Transcribed page contents:
——————————

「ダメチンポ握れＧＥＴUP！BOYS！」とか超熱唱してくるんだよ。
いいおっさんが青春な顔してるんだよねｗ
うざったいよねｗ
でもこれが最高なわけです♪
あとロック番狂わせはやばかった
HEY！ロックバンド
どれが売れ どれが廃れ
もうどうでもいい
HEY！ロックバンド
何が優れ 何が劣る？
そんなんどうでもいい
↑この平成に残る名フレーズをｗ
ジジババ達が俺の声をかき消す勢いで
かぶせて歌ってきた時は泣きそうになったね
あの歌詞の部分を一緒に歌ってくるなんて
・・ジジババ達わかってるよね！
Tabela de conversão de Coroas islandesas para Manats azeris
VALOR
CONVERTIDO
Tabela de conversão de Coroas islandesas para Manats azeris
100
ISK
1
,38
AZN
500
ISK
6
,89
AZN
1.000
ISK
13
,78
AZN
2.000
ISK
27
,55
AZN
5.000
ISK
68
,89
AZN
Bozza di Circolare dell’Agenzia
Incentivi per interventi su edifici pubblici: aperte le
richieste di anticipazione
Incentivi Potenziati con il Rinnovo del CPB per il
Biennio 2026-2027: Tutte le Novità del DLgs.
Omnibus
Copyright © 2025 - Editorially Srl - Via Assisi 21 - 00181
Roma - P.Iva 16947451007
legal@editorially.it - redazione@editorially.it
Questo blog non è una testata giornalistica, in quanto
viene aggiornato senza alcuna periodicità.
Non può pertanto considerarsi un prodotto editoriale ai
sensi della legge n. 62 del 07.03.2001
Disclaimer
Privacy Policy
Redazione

——————————

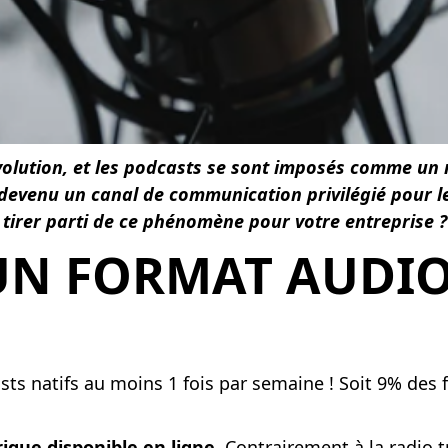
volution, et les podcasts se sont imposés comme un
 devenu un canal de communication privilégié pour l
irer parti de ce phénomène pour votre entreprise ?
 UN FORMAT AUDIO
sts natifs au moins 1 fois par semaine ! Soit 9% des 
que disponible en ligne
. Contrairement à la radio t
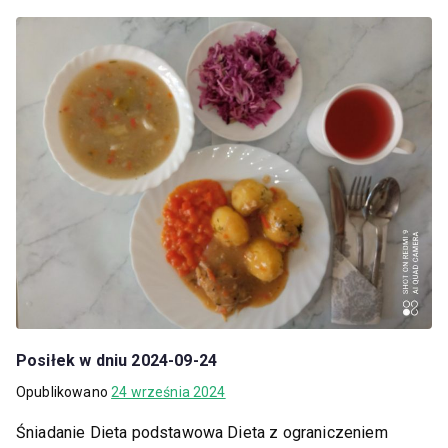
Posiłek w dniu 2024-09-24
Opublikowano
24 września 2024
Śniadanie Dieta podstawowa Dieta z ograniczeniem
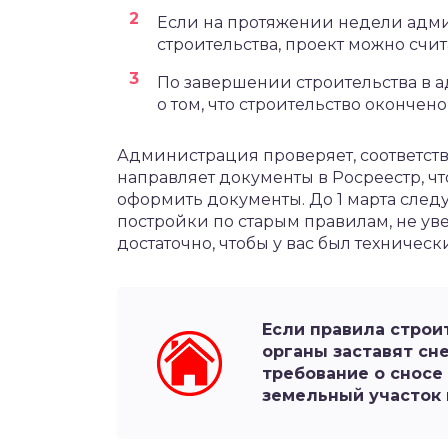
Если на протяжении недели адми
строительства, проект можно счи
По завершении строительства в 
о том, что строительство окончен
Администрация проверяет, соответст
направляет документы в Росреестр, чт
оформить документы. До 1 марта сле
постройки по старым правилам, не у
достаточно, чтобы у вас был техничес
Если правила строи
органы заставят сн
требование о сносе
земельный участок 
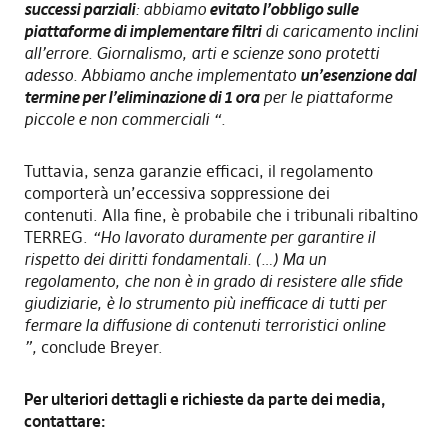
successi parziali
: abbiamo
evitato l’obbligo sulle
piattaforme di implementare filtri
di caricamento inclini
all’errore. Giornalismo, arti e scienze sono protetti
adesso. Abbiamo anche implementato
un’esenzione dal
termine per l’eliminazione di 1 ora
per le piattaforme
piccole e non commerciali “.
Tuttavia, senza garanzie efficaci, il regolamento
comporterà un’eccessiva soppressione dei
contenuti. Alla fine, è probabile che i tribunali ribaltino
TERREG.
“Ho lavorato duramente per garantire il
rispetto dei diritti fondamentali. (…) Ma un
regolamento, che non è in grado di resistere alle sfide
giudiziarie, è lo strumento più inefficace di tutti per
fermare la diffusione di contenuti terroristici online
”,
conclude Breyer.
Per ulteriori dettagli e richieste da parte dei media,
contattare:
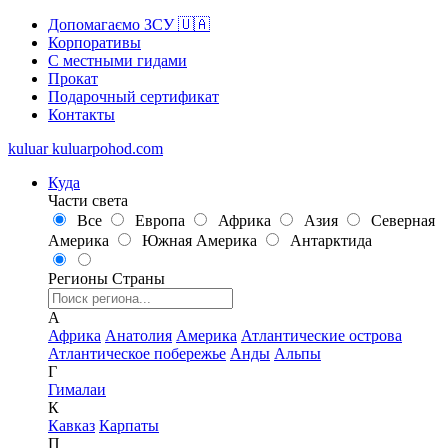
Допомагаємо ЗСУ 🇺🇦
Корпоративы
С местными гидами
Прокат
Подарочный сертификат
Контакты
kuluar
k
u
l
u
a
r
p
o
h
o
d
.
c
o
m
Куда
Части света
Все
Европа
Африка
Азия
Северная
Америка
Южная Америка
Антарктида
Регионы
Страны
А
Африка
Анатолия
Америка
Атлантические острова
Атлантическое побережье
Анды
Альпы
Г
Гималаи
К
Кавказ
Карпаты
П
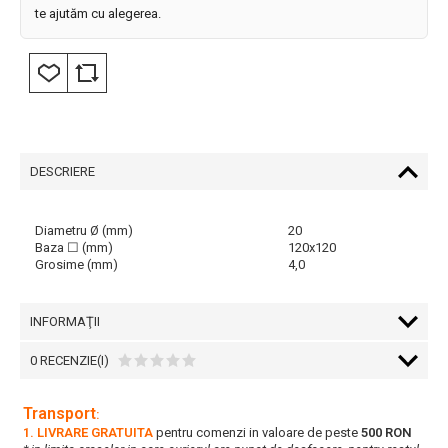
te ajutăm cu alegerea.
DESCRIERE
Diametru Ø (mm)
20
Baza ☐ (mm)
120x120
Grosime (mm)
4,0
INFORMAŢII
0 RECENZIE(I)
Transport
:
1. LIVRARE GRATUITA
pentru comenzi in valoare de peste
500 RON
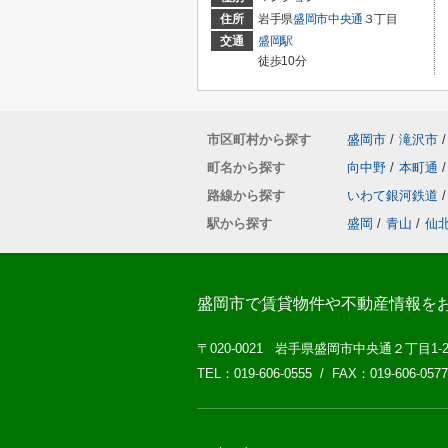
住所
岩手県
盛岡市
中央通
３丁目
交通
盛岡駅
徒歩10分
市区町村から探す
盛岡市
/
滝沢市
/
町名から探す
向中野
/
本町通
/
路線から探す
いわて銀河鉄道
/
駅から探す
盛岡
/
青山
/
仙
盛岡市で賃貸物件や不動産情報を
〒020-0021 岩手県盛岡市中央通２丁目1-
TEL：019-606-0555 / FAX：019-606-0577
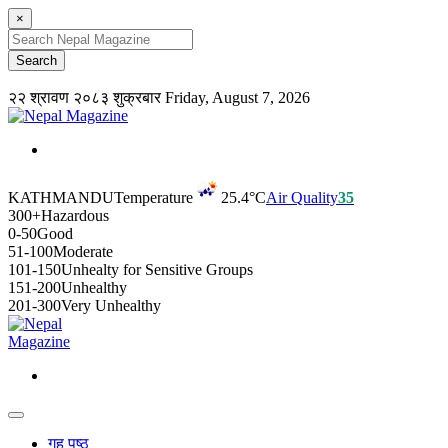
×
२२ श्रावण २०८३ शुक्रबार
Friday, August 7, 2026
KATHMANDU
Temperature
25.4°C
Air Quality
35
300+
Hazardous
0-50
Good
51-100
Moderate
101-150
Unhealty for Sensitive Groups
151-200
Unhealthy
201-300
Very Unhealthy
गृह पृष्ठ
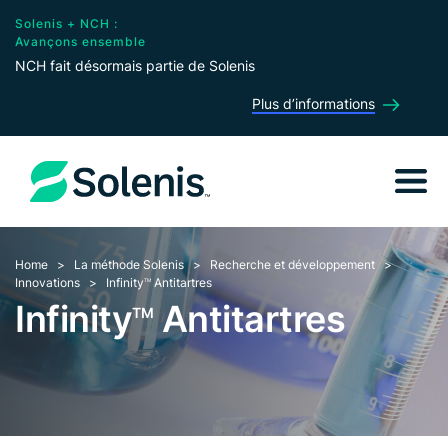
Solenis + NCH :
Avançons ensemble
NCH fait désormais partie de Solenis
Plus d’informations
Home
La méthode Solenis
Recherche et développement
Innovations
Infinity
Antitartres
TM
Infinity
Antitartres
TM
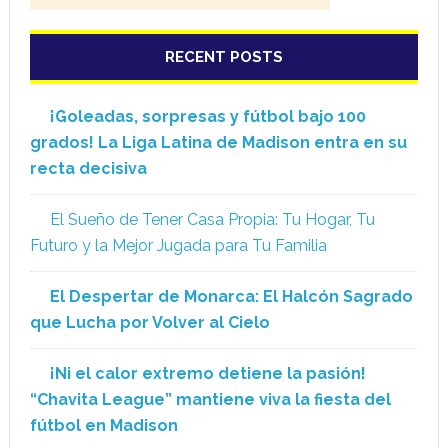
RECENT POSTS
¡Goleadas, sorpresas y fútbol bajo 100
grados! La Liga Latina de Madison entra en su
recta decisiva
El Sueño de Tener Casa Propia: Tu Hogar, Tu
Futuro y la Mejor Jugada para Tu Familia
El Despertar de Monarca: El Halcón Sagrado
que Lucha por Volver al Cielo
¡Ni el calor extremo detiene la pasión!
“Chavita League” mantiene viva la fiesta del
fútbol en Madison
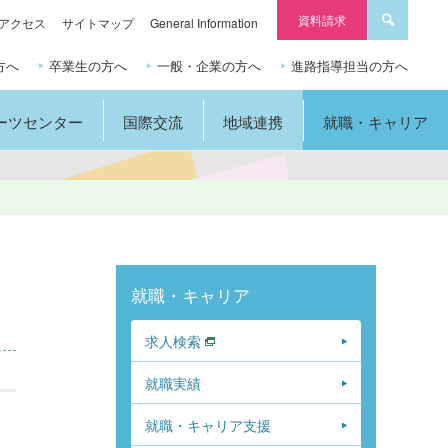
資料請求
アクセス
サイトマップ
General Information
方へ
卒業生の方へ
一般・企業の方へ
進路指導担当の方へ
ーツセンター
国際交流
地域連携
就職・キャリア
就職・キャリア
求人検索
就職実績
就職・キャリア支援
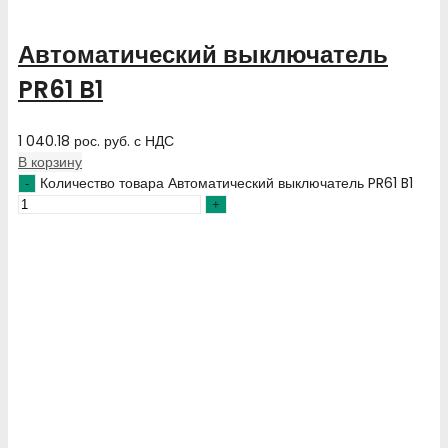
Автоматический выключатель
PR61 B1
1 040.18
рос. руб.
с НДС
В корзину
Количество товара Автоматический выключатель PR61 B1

——————————

What you will do —
Every line in the records that holds the word "fútbol" should be copied into the answer.

Finished task —
¡Goleadas, sorpresas y fútbol bajo 100
fútbol en Madison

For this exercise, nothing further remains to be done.